From my point of view it is important to use auto-generated IDs for the following reasons:
1. In Favor
They take up little space : The IDs take up little space (and much less than the ones you comment on
001
,0001
or00000001
) since they are auto-incremental in that sense and numeric).They allow logic to be separated : If a field type other than ID is used as the Primary Key and a change needs to be made due to logic, we have a problem. Using the default IDs allows you to not worry about the logic it may have and its possible changes.
They allow the quick use of joins and other queries - If all the tables have an ID and you want to do a join; making a FK that is kept with the IDs for all the tables allows you to always program in the same way, without having to check each time what the field is called or if it can really be done.
Indices : something VERY important. Indexing on IDs is easy and fast. Its use is just as easy and they do not depend on other data, so their access is very fast.
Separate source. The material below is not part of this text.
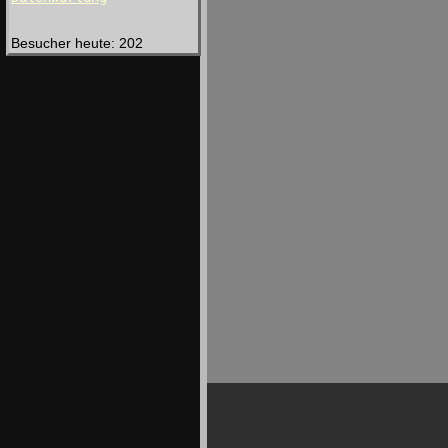
Besucher heute: 202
2. Against - Not everything is good
unique
to solve this problem, they can affect the performance of the tables.Surely there are other reasons but from my point of view it is important to use them, since the advantages offered by using the auto-generated ID for most projects is ideal, SQL databases are already a generic solution by default , for specialized solutions there are NOSQL databases . In very specific cases it does not have to be this way, but the general rule is that.
"Losing correlativity" (I assume you mean "holes" can appear in the sequence) is no problem. An "artificial" primary key should have no impact on business logic.
Pretending to have a consecutive incremental primary key (without holes) would imply quite complicated logic to avoid "race conditions" (concurrent sessions that want to add a record simultaneously). It doesn't make sense - generally speaking.
Not necessarily, but probably yes. (I also don't really understand what using a fixed-width string has to do with maintaining correlativity.) On the other hand, unless they really know what they're doing (who controls the sequence? what happens if two concurrent sessions try to insert a new record?), the build is prone to errors and maintenance issues.